Gnome-Voice-Control is a dialogue system to control the GNOME Desktop. It is developed on Google Summer of Code 2007.
The idea is to develop some features that will improve the usability in the Gnome Desktop. The goal is to implement a Desktop Voice Control System. The system consists in an application that will be monitoring the audio input(microphone) and when a significant audio signal has been detected, the software catches, processes and recognizes the signal and then executes the desired action over the Gnome Desktop. In a set of actions could include maximize, minimize, close the active window; open a specific program; switching from one desktop to another; among others. GnomeVoiceControl is implemented in C in conjunction with CMU Sphinx, which is an open source tool, created to convert speech to text.
If you'd like to have a quick start, look at screencast here
Where to get it?
It requires pocketsphinx, gstreamer and accessibility development libraries. Please note that your interface should be in English. It's possible to work with more languages like German, Russian or Spanish, but it will require additional effort from you.

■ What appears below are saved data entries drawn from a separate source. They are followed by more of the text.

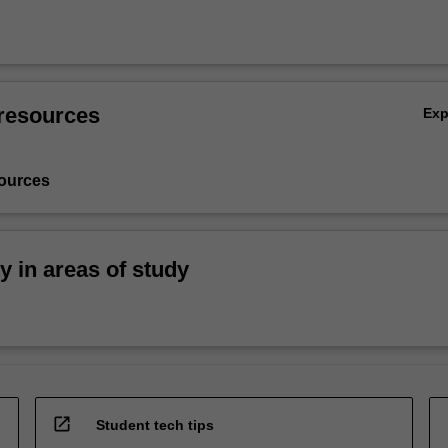
resources
Ex
ources
ty in areas of study
open_in_new
Student tech tips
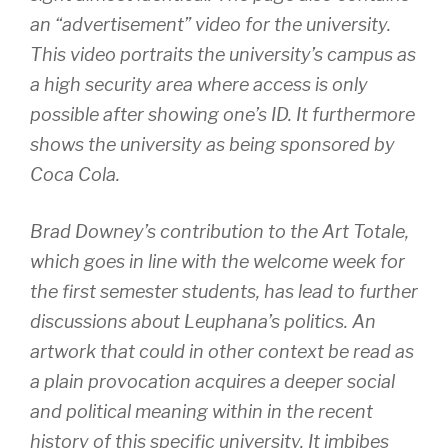
an “advertisement” video for the university.
This video portraits the university’s campus as
a high security area where access is only
possible after showing one’s ID. It furthermore
shows the university as being sponsored by
Coca Cola.
Brad Downey’s contribution to the Art Totale,
which goes in line with the welcome week for
the first semester students, has lead to further
discussions about Leuphana’s politics. An
artwork that could in other context be read as
a plain provocation acquires a deeper social
and political meaning within in the recent
history of this specific university. It imbibes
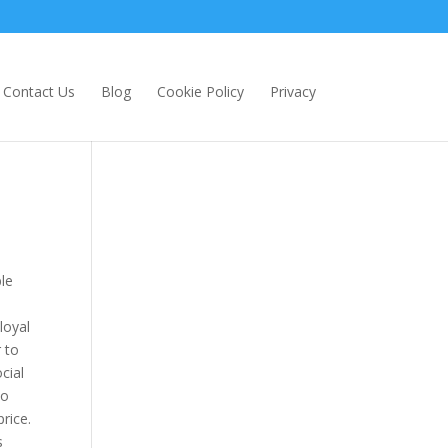
Contact Us
Blog
Cookie Policy
Privacy
le
loyal
 to
cial
No
rice.
s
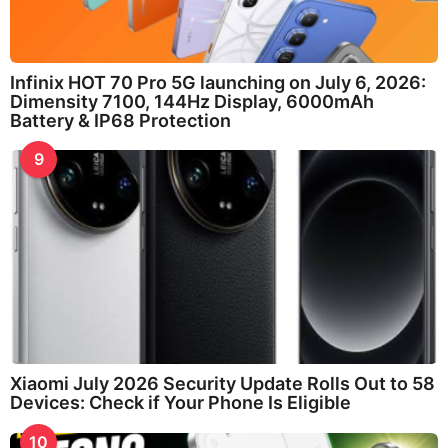
Infinix HOT 70 Pro 5G launching on July 6, 2026:
Dimensity 7100, 144Hz Display, 6000mAh
Battery & IP68 Protection
9
Xiaomi July 2026 Security Update Rolls Out to 58
Devices: Check if Your Phone Is Eligible
10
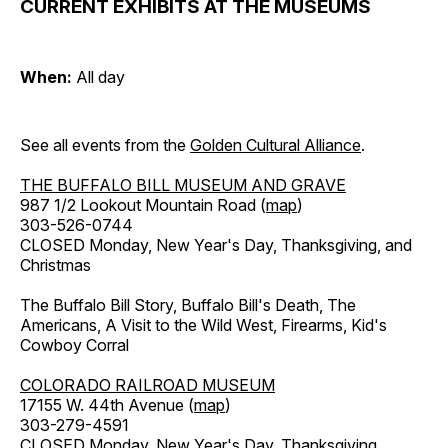
CURRENT EXHIBITS AT THE MUSEUMS
When:
All day
See all events from the
Golden Cultural Alliance
.
THE BUFFALO BILL MUSEUM AND GRAVE
987 1/2 Lookout Mountain Road (
map
)
303-526-0744
CLOSED Monday, New Year's Day, Thanksgiving, and
Christmas
The Buffalo Bill Story, Buffalo Bill's Death, The
Americans, A Visit to the Wild West, Firearms, Kid's
Cowboy Corral
COLORADO RAILROAD MUSEUM
17155 W. 44th Avenue (
map
)
303-279-4591
CLOSED Monday, New Year's Day, Thanksgiving,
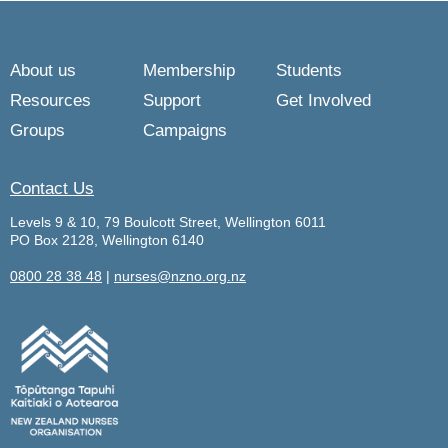
About us
Membership
Students
Resources
Support
Get Involved
Groups
Campaigns
Contact Us
Levels 9 & 10, 79 Boulcott Street, Wellington 6011
PO Box 2128, Wellington 6140
0800 28 38 48
|
nurses@nzno.org.nz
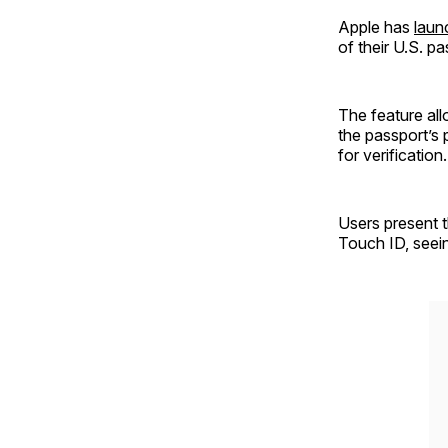
Apple has
lau
of their U.S. p
The feature all
the passport’s
for verification.
Users present t
Touch ID, seein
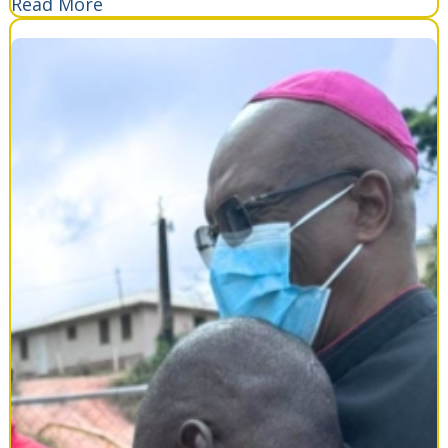
Read More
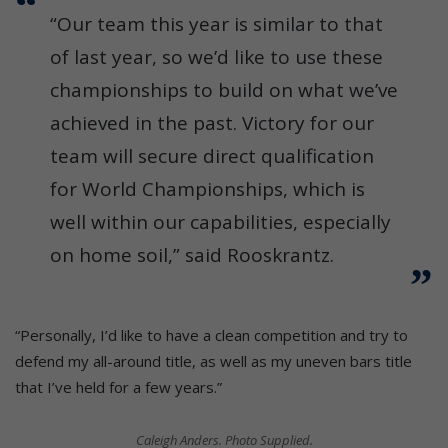
“Our team this year is similar to that
of last year, so we’d like to use these
championships to build on what we’ve
achieved in the past. Victory for our
team will secure direct qualification
for World Championships, which is
well within our capabilities, especially
on home soil,” said Rooskrantz.
“Personally, I’d like to have a clean competition and try to
defend my all-around title, as well as my uneven bars title
that I’ve held for a few years.”
Caleigh Anders. Photo Supplied.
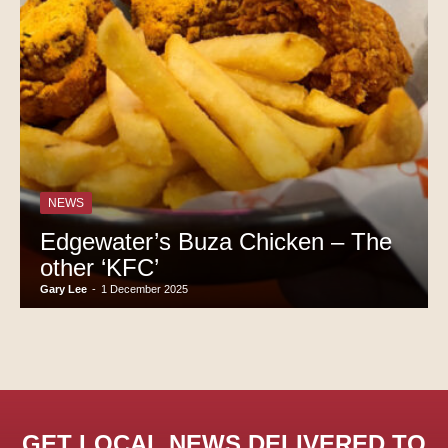
NEWS
Edgewater’s Buza Chicken – The
other ‘KFC’
Gary Lee
-
1 December 2025
GET LOCAL NEWS DELIVERED TO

If you have any feature request or problem, please submit a bug in GNOME Bugzilla.
- You can always checkout latest development code from SVN repository. Just run the following command
svn checkout http://svn.berlios.de/svnroot/repos/festlang/trunk/gnome-voice-control
Alternatively you can browse it with ViewCVS
- join #cmusphinx channel on freenode.net if you have quick question.
How to build
Build is quite complicated since there are no packages in common distors unfortunately. Please follow the instructions on this /Build or in README file in a tarball.
It's recommended to build a version from trunk. Also please note that there are imporant accessibility issues, you should either patch pocketsphinx or disable accessibility and restrict yourself to several basic commands. See this discussion for details Discussion on sourceforge
The pocketsphinx-patch.diff is attached to this page
Your voice is not recognized properly/Your language is not supported yet?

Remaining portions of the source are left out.